The surface of the trail is paved with asphalt for the first 13 miles westward from Waukesha, then becoming crushed limestone for the remaining 39 miles.

Multiple rest stations are located at various locations along the trail. Most have running water and shade provided by an awning. Trail maps are also on display at these locations. Several parks along the trail provide restroom facilities and water.
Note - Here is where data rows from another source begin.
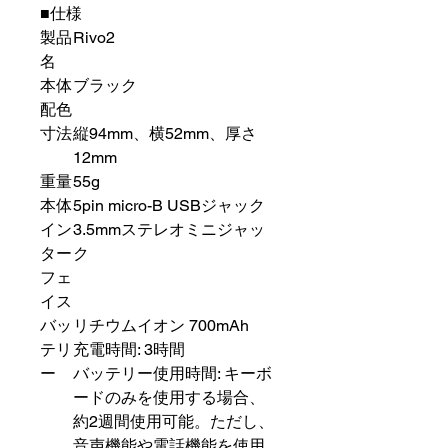
■仕様
製品
Rivo2
名
本体
ブラック
配色
寸法
縦94mm、横52mm、厚さ
12mm
重量
55g
本体
5pin micro-B USBジャック
イン
3.5mmステレオミニジャッ
ター
ク
フェ
イス
バッ
リチウムイオン 700mAh
テリ
充電時間: 3時間
ー
バッテリー使用時間: キーボ
ードのみを使用する場合、
約2週間使用可能。ただし、
音声機能や電話機能を使用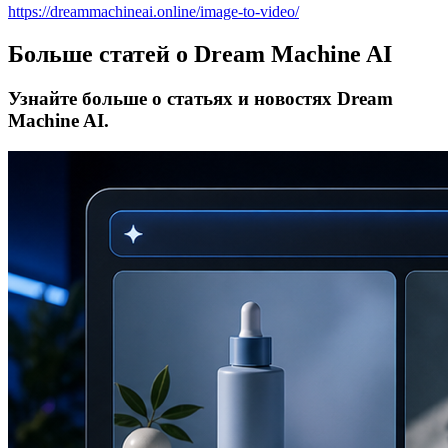
https://dreammachineai.online/image-to-video/
Больше статей о Dream Machine AI
Узнайте больше о статьях и новостях Dream
Machine AI.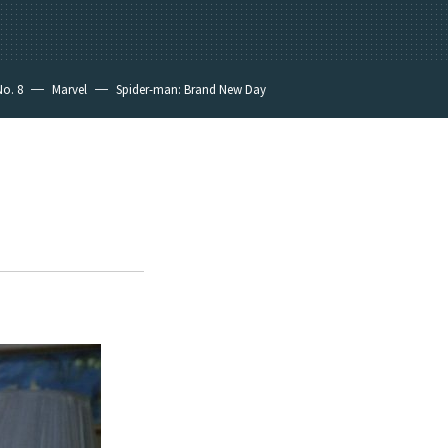
No. 8
Marvel
Spider-man: Brand New Day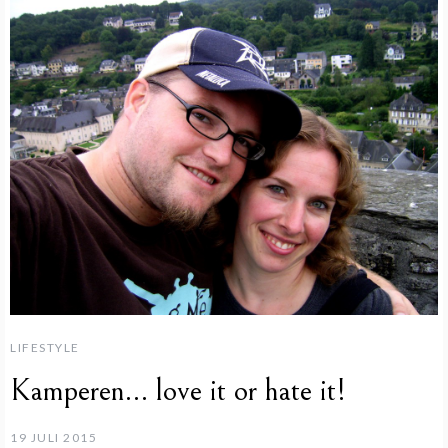
LIFESTYLE
Kamperen… love it or hate it!
19 JULI 2015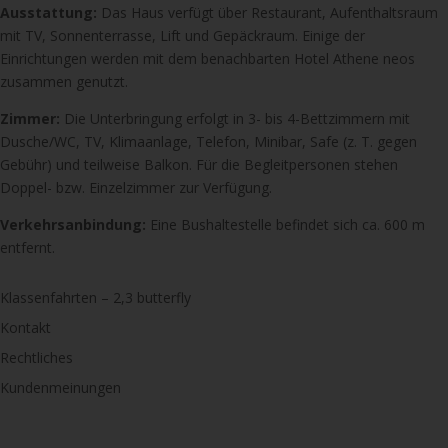
Ausstattung:
Das Haus verfügt über Restaurant, Aufenthaltsraum
mit TV, Sonnenterrasse, Lift und Gepäckraum. Einige der
Einrichtungen werden mit dem benachbarten Hotel Athene neos
zusammen genutzt.
Zimmer:
Die Unterbringung erfolgt in 3- bis 4-Bettzimmern mit
Dusche/WC, TV, Klimaanlage, Telefon, Minibar, Safe (z. T. gegen
Gebühr) und teilweise Balkon. Für die Begleitpersonen stehen
Doppel- bzw. Einzelzimmer zur Verfügung.
Verkehrsanbindung:
Eine Bushaltestelle befindet sich ca. 600 m
entfernt.
Klassenfahrten – 2,3 butterfly
Kontakt
Rechtliches
Kundenmeinungen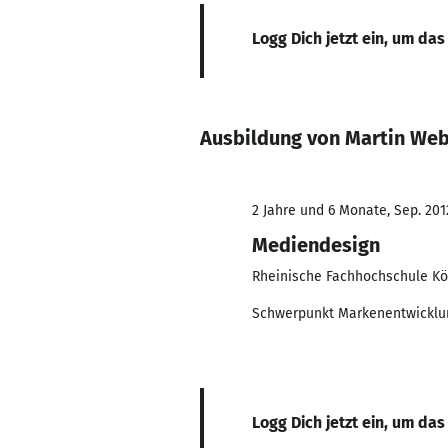
Logg Dich jetzt ein, um das
Ausbildung von Martin We
2 Jahre und 6 Monate, Sep. 201
Mediendesign
Rheinische Fachhochschule Kö
Schwerpunkt Markenentwicklun
Logg Dich jetzt ein, um das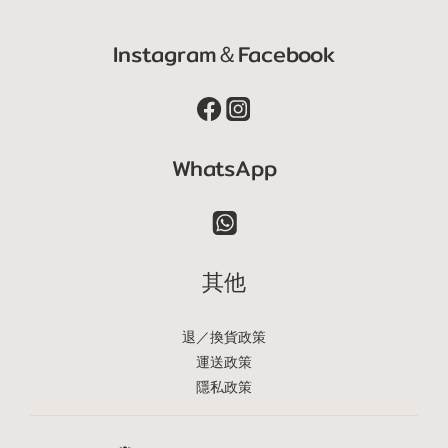
Instagram＆Facebook
WhatsApp
其他
退／換貨政策
運送政策
隱私政策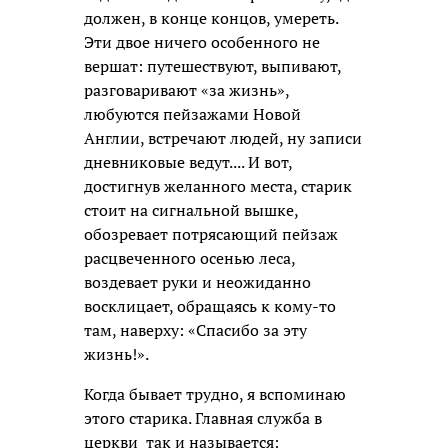
должен, в конце концов, умереть.
Эти двое ничего особенного не
вершат: путешествуют, выпивают,
разговаривают «за жизнь»,
любуются пейзажами Новой
Англии, встречают людей, ну записи
дневниковые ведут.... И вот,
достигнув желанного места, старик
стоит на сигнальной вышке,
обозревает потрясающий пейзаж
расцвеченного осенью леса,
воздевает руки и неожиданно
восклицает, обращаясь к кому-то
там, наверху: «Спасибо за эту
жизнь!».
Когда бывает трудно, я вспоминаю
этого старика. Главная служба в
церкви так и называется: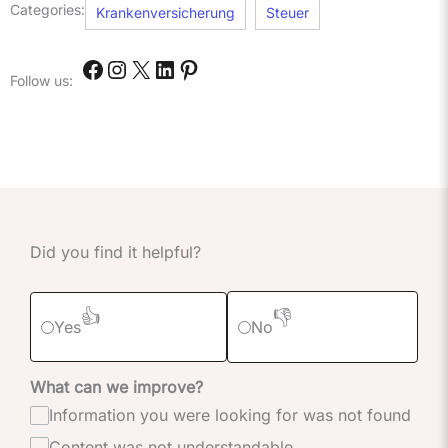
Categories:
Krankenversicherung
Steuer
Follow us:
Did you find it helpful?
👍
👎
Yes
No
What can we improve?
Information you were looking for was not found
Content was not understandable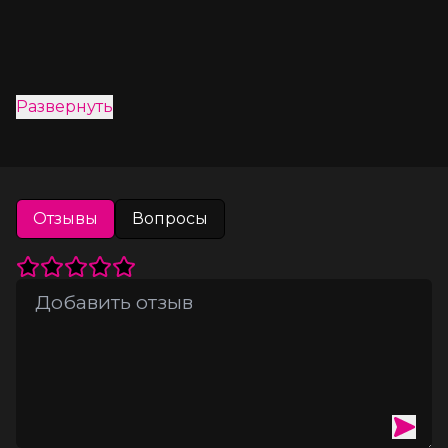
Развернуть
Отзывы
Вопросы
16 wooden bridges are situated along the trail. Of these, two are more than 300 feet long and one, the Big Muck Farm Bridge, is more than 880 feet long; however, located several miles west of Lake Mills, it is currently closed due to flood damage suffered in 2008. A 0.7-mile detour is routed through Zeloski Marsh State Wildlife Area on the south side of the bridge. The decks of these bridges are constructed with 2x8 or 2x10 inch treated lumber attached over the existing railroad ties.

== Passes ==
Trail passes are required for any person age 16 or older for biking and in-line skating. A state trail pass is not required for walking, hiking, or skiing.

== Campgrounds ==
Camping opportunities near the Glacial Drumlin State Trail are available throughout the year at campgrounds in the Southern Unit of the Kettle Moraine State Forest, Lake Kegonsa State Park, the Capital Springs State Recreation Area, and at the Sandhill Station State Campground.

== Winter activities ==
Snowmobiling, cross-country skiing, and snowshoe hiking are permitted on the trail during the winter months. Snowmobiles are only permitted on the 39-mile limestone section of the trail but not on the paved asphalt section between Waukesha and Dousman. Snowmobiles must follow all Wisconsin snowmobile laws on this trail.

== Notes ==
The 5.1-mile section of the trail between Lake Mills and London is occasionally closed to accommodate aerial field spraying for farms in the area.